Problem: Report only the number of lines that contain the string "value" in the records below.

---

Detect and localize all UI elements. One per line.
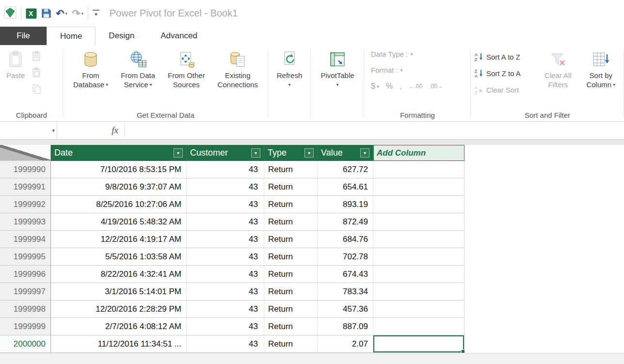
column-header-date[interactable]: Date▾ <box>51 145 187 161</box>
cell-customer[interactable]: 43 <box>187 266 264 283</box>
tab-file[interactable]: File <box>0 27 47 45</box>
tab-home[interactable]: Home <box>47 27 96 45</box>
cell-type[interactable]: Return <box>264 248 318 266</box>
paste-replace-icon[interactable] <box>31 66 43 79</box>
cell-add-column[interactable] <box>373 213 464 231</box>
paste-append-icon[interactable] <box>31 50 43 63</box>
cell-type[interactable]: Return <box>264 283 318 301</box>
cell-value[interactable]: 872.49 <box>318 213 373 231</box>
cell-customer[interactable]: 43 <box>187 231 264 248</box>
increase-decimal-icon[interactable]: ←.00 <box>409 83 423 90</box>
filter-dropdown-icon[interactable]: ▾ <box>174 148 183 158</box>
cell-value[interactable]: 893.19 <box>318 196 373 213</box>
bottom-scroll-strip[interactable] <box>0 353 624 364</box>
cell-customer[interactable]: 43 <box>187 178 264 196</box>
cell-date[interactable]: 5/5/2016 1:03:58 AM <box>51 248 187 266</box>
cell-add-column[interactable] <box>373 266 464 283</box>
sort-z-to-a-button[interactable]: ZA Sort Z to A <box>475 66 538 80</box>
cell-customer[interactable]: 43 <box>187 318 264 335</box>
row-header[interactable]: 1999994 <box>0 231 51 248</box>
tab-advanced[interactable]: Advanced <box>147 27 210 45</box>
select-all-corner[interactable] <box>0 145 51 161</box>
name-box-caret-icon[interactable]: ▾ <box>52 127 55 134</box>
cell-date[interactable]: 12/20/2016 2:28:29 PM <box>51 301 187 318</box>
column-header-type[interactable]: Type▾ <box>264 145 318 161</box>
row-header[interactable]: 1999999 <box>0 318 51 335</box>
cell-customer[interactable]: 43 <box>187 335 264 353</box>
filter-dropdown-icon[interactable]: ▾ <box>251 148 260 158</box>
cell-customer[interactable]: 43 <box>187 301 264 318</box>
thousands-separator-icon[interactable]: , <box>400 82 401 91</box>
cell-type[interactable]: Return <box>264 266 318 283</box>
cell-date[interactable]: 9/8/2016 9:37:07 AM <box>51 178 187 196</box>
cell-add-column[interactable] <box>373 318 464 335</box>
save-icon[interactable] <box>41 8 51 18</box>
filter-dropdown-icon[interactable]: ▾ <box>360 148 369 158</box>
copy-icon[interactable] <box>31 83 43 95</box>
cell-add-column[interactable] <box>373 178 464 196</box>
cell-add-column[interactable] <box>373 161 464 178</box>
decrease-decimal-icon[interactable]: .00→ <box>429 83 443 90</box>
cell-add-column[interactable] <box>373 231 464 248</box>
cell-value[interactable]: 627.72 <box>318 161 373 178</box>
cell-type[interactable]: Return <box>264 161 318 178</box>
cell-date[interactable]: 3/1/2016 5:14:01 PM <box>51 283 187 301</box>
cell-add-column-selected[interactable] <box>373 335 464 353</box>
from-other-sources-button[interactable]: From Other Sources <box>165 48 208 111</box>
cell-add-column[interactable] <box>373 248 464 266</box>
insert-function-button[interactable]: fx <box>106 122 124 139</box>
paste-button[interactable]: Paste <box>4 48 27 111</box>
cell-customer[interactable]: 43 <box>187 196 264 213</box>
percent-format-icon[interactable]: % <box>386 82 393 91</box>
row-header[interactable]: 1999996 <box>0 266 51 283</box>
row-header[interactable]: 1999995 <box>0 248 51 266</box>
refresh-button[interactable]: Refresh ▾ <box>274 48 305 111</box>
cell-date[interactable]: 8/25/2016 10:27:06 AM <box>51 196 187 213</box>
redo-icon[interactable]: ↷▾ <box>72 8 83 18</box>
row-header[interactable]: 1999998 <box>0 301 51 318</box>
cell-date[interactable]: 11/12/2016 11:34:51 ... <box>51 335 187 353</box>
row-header[interactable]: 2000000 <box>0 335 51 353</box>
filter-dropdown-icon[interactable]: ▾ <box>304 148 314 158</box>
cell-type[interactable]: Return <box>264 318 318 335</box>
row-header[interactable]: 1999991 <box>0 178 51 196</box>
cell-customer[interactable]: 43 <box>187 283 264 301</box>
cell-value[interactable]: 702.78 <box>318 248 373 266</box>
row-header[interactable]: 1999990 <box>0 161 51 178</box>
cell-value[interactable]: 457.36 <box>318 301 373 318</box>
tab-design[interactable]: Design <box>96 27 147 45</box>
name-box[interactable]: ▾ <box>0 122 57 139</box>
excel-switch-icon[interactable]: X <box>26 8 37 19</box>
qat-customize-icon[interactable]: ▾ <box>93 10 99 17</box>
redo-caret-icon[interactable]: ▾ <box>81 11 84 16</box>
cell-add-column[interactable] <box>373 283 464 301</box>
clear-sort-button[interactable]: AZ✕ Clear Sort <box>475 83 538 96</box>
sort-by-column-button[interactable]: Sort by Column▾ <box>578 48 624 111</box>
undo-caret-icon[interactable]: ▾ <box>65 11 68 16</box>
column-header-value[interactable]: Value▾ <box>318 145 373 161</box>
cell-customer[interactable]: 43 <box>187 248 264 266</box>
row-header[interactable]: 1999997 <box>0 283 51 301</box>
cell-type[interactable]: Return <box>264 335 318 353</box>
currency-format-icon[interactable]: $▾ <box>371 82 379 91</box>
undo-icon[interactable]: ↶▾ <box>56 8 67 18</box>
cell-date[interactable]: 8/22/2016 4:32:41 AM <box>51 266 187 283</box>
cell-add-column[interactable] <box>373 196 464 213</box>
row-header[interactable]: 1999992 <box>0 196 51 213</box>
cell-date[interactable]: 2/7/2016 4:08:12 AM <box>51 318 187 335</box>
cell-customer[interactable]: 43 <box>187 161 264 178</box>
data-type-dropdown[interactable]: Data Type : ▾ <box>371 48 471 60</box>
clear-all-filters-button[interactable]: Clear All Filters <box>538 48 578 111</box>
column-header-add-column[interactable]: Add Column <box>373 145 464 161</box>
from-database-button[interactable]: From Database▾ <box>71 48 111 111</box>
existing-connections-button[interactable]: Existing Connections <box>215 48 260 111</box>
cell-date[interactable]: 12/2/2016 4:19:17 AM <box>51 231 187 248</box>
pivottable-button[interactable]: PivotTable ▾ <box>318 48 356 111</box>
cell-value[interactable]: 674.43 <box>318 266 373 283</box>
from-data-service-button[interactable]: From Data Service▾ <box>118 48 158 111</box>
cell-value[interactable]: 887.09 <box>318 318 373 335</box>
cell-value[interactable]: 684.76 <box>318 231 373 248</box>
column-header-customer[interactable]: Customer▾ <box>187 145 264 161</box>
formula-input[interactable] <box>125 122 624 139</box>
sort-a-to-z-button[interactable]: AZ Sort A to Z <box>475 50 538 63</box>
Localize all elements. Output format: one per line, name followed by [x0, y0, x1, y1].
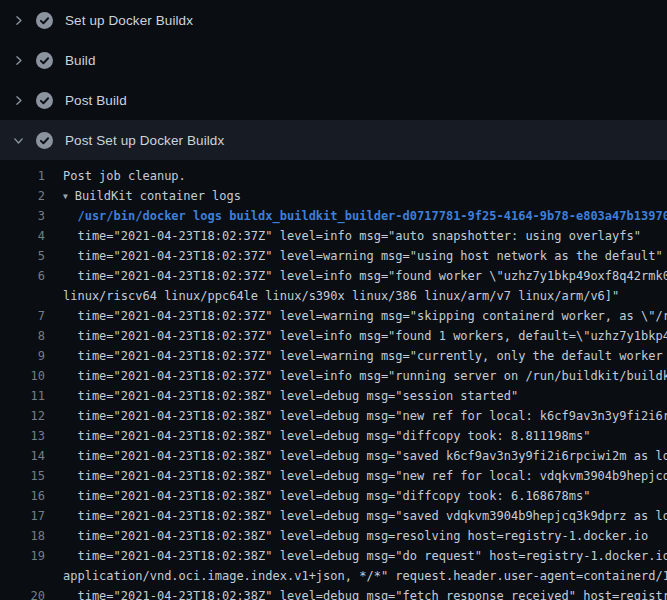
log-line: linux/riscv64 linux/ppc64le linux/s390x …: [0, 286, 667, 306]
log-line-number[interactable]: 10: [0, 366, 45, 386]
log-line-number[interactable]: [0, 566, 45, 586]
log-line-text: application/vnd.oci.image.index.v1+json,…: [63, 566, 667, 586]
log-line-text: time="2021-04-23T18:02:38Z" level=debug …: [63, 466, 667, 486]
step-label: Build: [65, 53, 96, 68]
log-line-number[interactable]: 5: [0, 246, 45, 266]
log-line-number[interactable]: 16: [0, 486, 45, 506]
step-header-set-up-docker-buildx[interactable]: Set up Docker Buildx: [0, 0, 667, 40]
log-line-text: time="2021-04-23T18:02:37Z" level=warnin…: [63, 246, 663, 266]
log-line-number[interactable]: 12: [0, 406, 45, 426]
log-line: application/vnd.oci.image.index.v1+json,…: [0, 566, 667, 586]
log-line-text: /usr/bin/docker logs buildx_buildkit_bui…: [63, 206, 667, 226]
log-line-number[interactable]: 20: [0, 586, 45, 600]
log-line-text: time="2021-04-23T18:02:38Z" level=debug …: [63, 586, 667, 600]
log-line-text: time="2021-04-23T18:02:38Z" level=debug …: [63, 546, 667, 566]
log-line: 19 time="2021-04-23T18:02:38Z" level=deb…: [0, 546, 667, 566]
chevron-down-icon: [10, 132, 26, 148]
chevron-right-icon: [10, 92, 26, 108]
log-line: 16 time="2021-04-23T18:02:38Z" level=deb…: [0, 486, 667, 506]
chevron-right-icon: [10, 12, 26, 28]
steps-list: Set up Docker Buildx Build: [0, 0, 667, 160]
check-circle-icon: [36, 92, 53, 109]
step-label: Post Build: [65, 93, 127, 108]
log-line: 3 /usr/bin/docker logs buildx_buildkit_b…: [0, 206, 667, 226]
log-line-text: time="2021-04-23T18:02:37Z" level=info m…: [63, 326, 667, 346]
log-line: 20 time="2021-04-23T18:02:38Z" level=deb…: [0, 586, 667, 600]
log-line-text: time="2021-04-23T18:02:38Z" level=debug …: [63, 486, 590, 506]
log-line-number[interactable]: 18: [0, 526, 45, 546]
log-line-text: time="2021-04-23T18:02:37Z" level=info m…: [63, 226, 641, 246]
log-line: 14 time="2021-04-23T18:02:38Z" level=deb…: [0, 446, 667, 466]
log-line-number[interactable]: 3: [0, 206, 45, 226]
log-area: 1 Post job cleanup. 2 ▼BuildKit containe…: [0, 160, 667, 600]
log-line-text: time="2021-04-23T18:02:38Z" level=debug …: [63, 426, 590, 446]
log-line: 5 time="2021-04-23T18:02:37Z" level=warn…: [0, 246, 667, 266]
log-line-number[interactable]: 4: [0, 226, 45, 246]
log-line-number[interactable]: 19: [0, 546, 45, 566]
log-line-number[interactable]: 6: [0, 266, 45, 286]
check-circle-icon: [36, 12, 53, 29]
log-line: 12 time="2021-04-23T18:02:38Z" level=deb…: [0, 406, 667, 426]
log-line: 17 time="2021-04-23T18:02:38Z" level=deb…: [0, 506, 667, 526]
log-line: 2 ▼BuildKit container logs: [0, 186, 667, 206]
log-line-text: time="2021-04-23T18:02:38Z" level=debug …: [63, 446, 667, 466]
log-line-text: time="2021-04-23T18:02:38Z" level=debug …: [63, 506, 667, 526]
log-group-toggle[interactable]: ▼BuildKit container logs: [63, 186, 241, 206]
log-line-text: time="2021-04-23T18:02:38Z" level=debug …: [63, 526, 648, 546]
log-line-text: linux/riscv64 linux/ppc64le linux/s390x …: [63, 286, 619, 306]
log-line-text: time="2021-04-23T18:02:37Z" level=warnin…: [63, 306, 667, 326]
log-line: 13 time="2021-04-23T18:02:38Z" level=deb…: [0, 426, 667, 446]
log-line: 1 Post job cleanup.: [0, 166, 667, 186]
log-line-number[interactable]: 17: [0, 506, 45, 526]
log-line: 6 time="2021-04-23T18:02:37Z" level=info…: [0, 266, 667, 286]
log-line-text: Post job cleanup.: [63, 166, 186, 186]
log-line: 15 time="2021-04-23T18:02:38Z" level=deb…: [0, 466, 667, 486]
log-line: 4 time="2021-04-23T18:02:37Z" level=info…: [0, 226, 667, 246]
log-line-number[interactable]: 7: [0, 306, 45, 326]
workflow-log-viewer: Set up Docker Buildx Build: [0, 0, 667, 600]
log-line-text: time="2021-04-23T18:02:37Z" level=info m…: [63, 366, 667, 386]
step-header-post-build[interactable]: Post Build: [0, 80, 667, 120]
log-line-text: time="2021-04-23T18:02:38Z" level=debug …: [63, 386, 518, 406]
step-header-build[interactable]: Build: [0, 40, 667, 80]
log-line-number[interactable]: 15: [0, 466, 45, 486]
log-group-label: BuildKit container logs: [75, 189, 241, 203]
log-line-number[interactable]: 11: [0, 386, 45, 406]
log-line-number[interactable]: 13: [0, 426, 45, 446]
group-expanded-triangle-icon: ▼: [63, 187, 68, 207]
log-line-number[interactable]: 14: [0, 446, 45, 466]
step-label: Post Set up Docker Buildx: [65, 133, 224, 148]
log-line: 7 time="2021-04-23T18:02:37Z" level=warn…: [0, 306, 667, 326]
log-line-number[interactable]: [0, 286, 45, 306]
log-line: 10 time="2021-04-23T18:02:37Z" level=inf…: [0, 366, 667, 386]
log-line: 18 time="2021-04-23T18:02:38Z" level=deb…: [0, 526, 667, 546]
log-line-text: time="2021-04-23T18:02:37Z" level=warnin…: [63, 346, 667, 366]
chevron-right-icon: [10, 52, 26, 68]
log-line: 9 time="2021-04-23T18:02:37Z" level=warn…: [0, 346, 667, 366]
check-circle-icon: [36, 132, 53, 149]
step-label: Set up Docker Buildx: [65, 13, 193, 28]
log-line-number[interactable]: 1: [0, 166, 45, 186]
log-line-text: time="2021-04-23T18:02:38Z" level=debug …: [63, 406, 667, 426]
log-line: 8 time="2021-04-23T18:02:37Z" level=info…: [0, 326, 667, 346]
log-line: 11 time="2021-04-23T18:02:38Z" level=deb…: [0, 386, 667, 406]
log-line-number[interactable]: 9: [0, 346, 45, 366]
log-line-number[interactable]: 8: [0, 326, 45, 346]
log-line-text: time="2021-04-23T18:02:37Z" level=info m…: [63, 266, 667, 286]
check-circle-icon: [36, 52, 53, 69]
step-header-post-set-up-docker-buildx[interactable]: Post Set up Docker Buildx: [0, 120, 667, 160]
log-line-number[interactable]: 2: [0, 186, 45, 206]
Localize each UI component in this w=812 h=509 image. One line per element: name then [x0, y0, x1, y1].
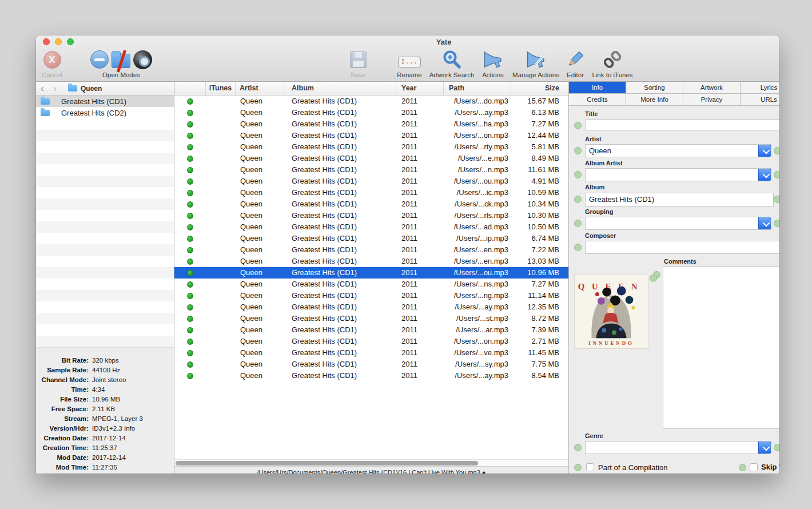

---

Solved exercise: 9